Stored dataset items
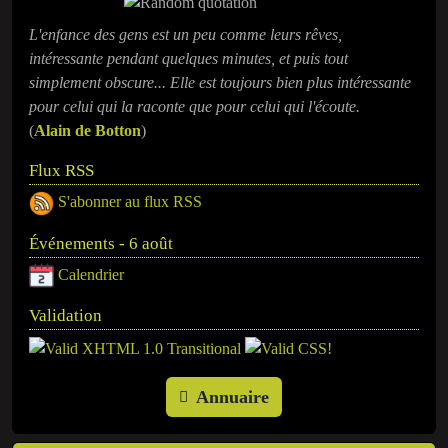
L'enfance des gens est un peu comme leurs rêves,
intéressante pendant quelques minutes, et puis tout
simplement obscure... Elle est toujours bien plus intéressante
pour celui qui la raconte que pour celui qui l'écoute.
(
Alain de Botton
)
Flux RSS
S'abonner au flux RSS
Événements - 6 août
Calendrier
Validation
Annuaire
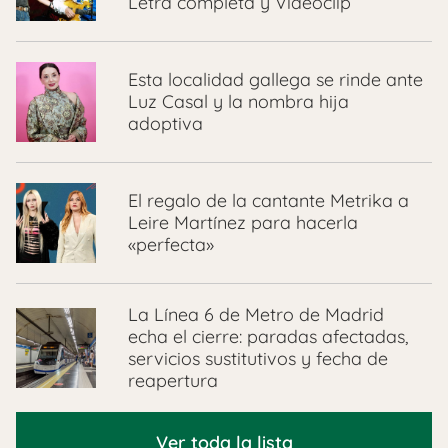
Letra completa y Videoclip
Esta localidad gallega se rinde ante
Luz Casal y la nombra hija
adoptiva
El regalo de la cantante Metrika a
Leire Martínez para hacerla
«perfecta»
La Línea 6 de Metro de Madrid
echa el cierre: paradas afectadas,
servicios sustitutivos y fecha de
reapertura
Ver toda la lista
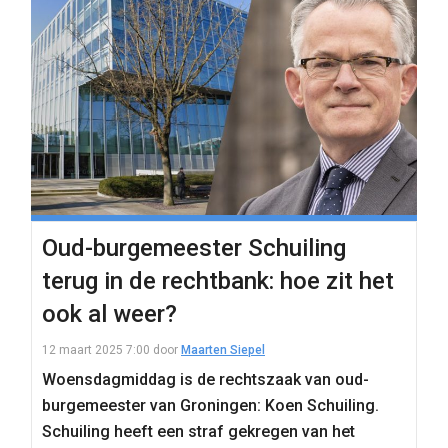
Oud-burgemeester Schuiling
terug in de rechtbank: hoe zit het
ook al weer?
12 maart 2025 7:00
door
Maarten Siepel
Woensdagmiddag is de rechtszaak van oud-
burgemeester van Groningen: Koen Schuiling.
Schuiling heeft een straf gekregen van het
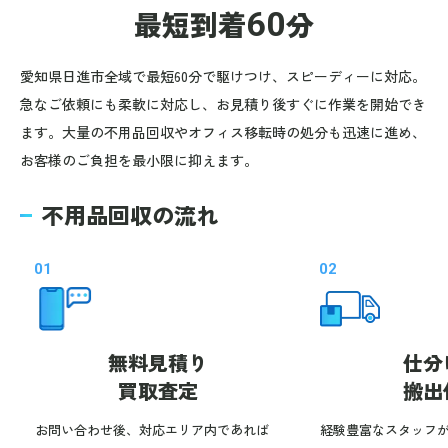
最短到着
60
分
愛知県日進市全域で最短60分で駆けつけ、スピーディーに対応。
急なご依頼にも柔軟に対応し、お見積り後すぐに作業を開始でき
ます。大量の不用品回収やオフィス移転時の処分も迅速に進め、
お客様のご負担を最小限に抑えます。
不用品回収の流れ
01
02
無料見積り
仕分
買取査定
搬出
お問い合わせ後、対応エリア内であれば
経験豊富なスタッフ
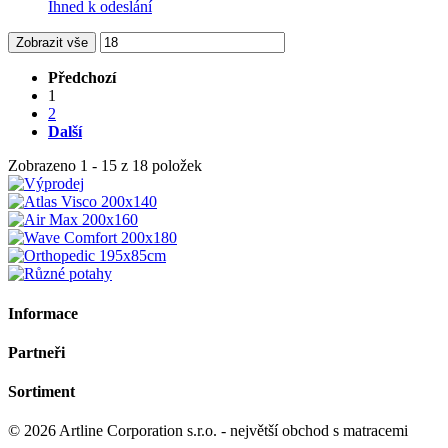
Ihned k odeslání
Zobrazit vše
Předchozí
1
2
Další
Zobrazeno 1 - 15 z 18 položek
Informace
Partneři
Sortiment
© 2026 Artline Corporation s.r.o. - největší obchod s matracemi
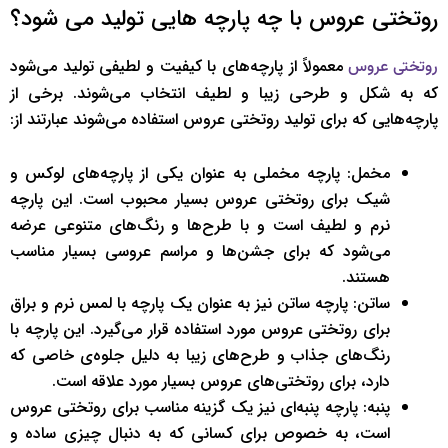
روتختی عروس با چه پارچه هایی تولید می شود؟
معمولاً از پارچه‌های با کیفیت و لطیفی تولید می‌شود
روتختی عروس
که به شکل و طرحی زیبا و لطیف انتخاب می‌شوند. برخی از
پارچه‌هایی که برای تولید روتختی عروس استفاده می‌شوند عبارتند از:
مخمل: پارچه مخملی به عنوان یکی از پارچه‌های لوکس و
شیک برای روتختی عروس بسیار محبوب است. این پارچه
نرم و لطیف است و با طرح‌ها و رنگ‌های متنوعی عرضه
می‌شود که برای جشن‌ها و مراسم عروسی بسیار مناسب
هستند.
ساتن: پارچه ساتن نیز به عنوان یک پارچه با لمس نرم و براق
برای روتختی عروس مورد استفاده قرار می‌گیرد. این پارچه با
رنگ‌های جذاب و طرح‌های زیبا به دلیل جلوه‌ی خاصی که
دارد، برای روتختی‌های عروس بسیار مورد علاقه است.
پنبه: پارچه پنبه‌ای نیز یک گزینه مناسب برای روتختی عروس
است، به خصوص برای کسانی که به دنبال چیزی ساده و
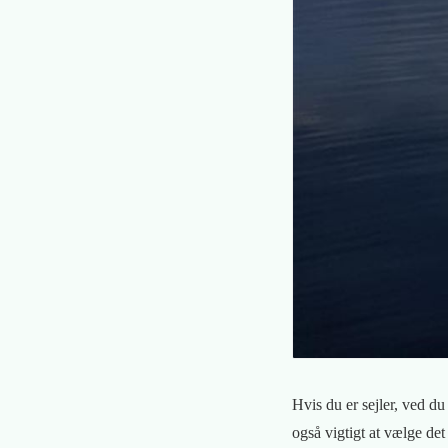
Hvis du er sejler, ved du
også vigtigt at vælge det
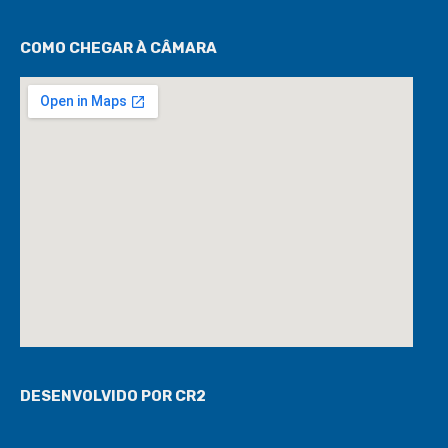
COMO CHEGAR À CÂMARA
DESENVOLVIDO POR CR2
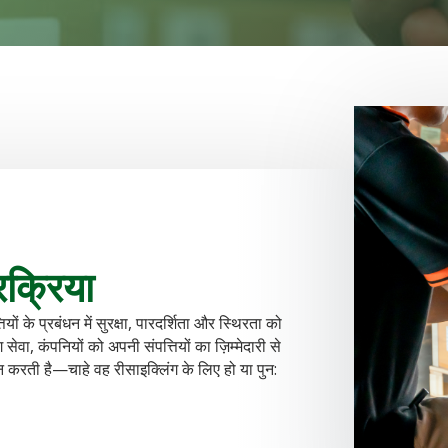
रक्रिया
 के प्रबंधन में सुरक्षा, पारदर्शिता और स्थिरता को
ग सेवा, कंपनियों को अपनी संपत्तियों का ज़िम्मेदारी से
ान करती है—चाहे वह रीसाइक्लिंग के लिए हो या पुन:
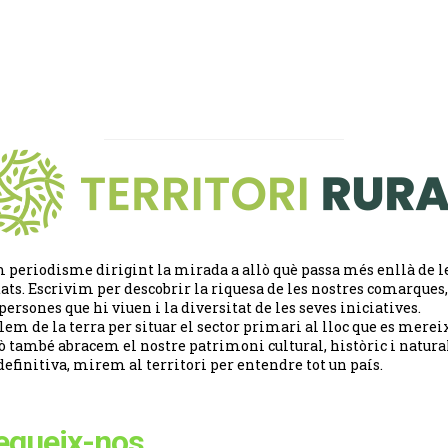
 periodisme dirigint la mirada a allò què passa més enllà de l
tats. Escrivim per descobrir la riquesa de les nostres comarques,
 persones que hi viuen i la diversitat de les seves iniciatives.
lem de la terra per situar el sector primari al lloc que es merei
ò també abracem el nostre patrimoni cultural, històric i natural
definitiva, mirem al territori per entendre tot un país.
egueix-nos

- **ASSIGNED TASK**
Track down every line in the entries that includes the string "پارچه", and copy it.

- **RESPONSE AREA**
روتختی عروس با چه پارچه هایی تولید می شود؟
معمولاً از پارچه‌های با کیفیت و لطیفی تولید می‌شود
پارچه‌هایی که برای تولید روتختی عروس استفاده می‌شوند عبارتند از:
مخمل: پارچه مخملی به عنوان یکی از پارچه‌های لوکس و
شیک برای روتختی عروس بسیار محبوب است. این پارچه
ساتن: پارچه ساتن نیز به عنوان یک پارچه با لمس نرم و براق
برای روتختی عروس مورد استفاده قرار می‌گیرد. این پارچه با
پنبه: پارچه پنبه‌ای نیز یک گزینه مناسب برای روتختی عروس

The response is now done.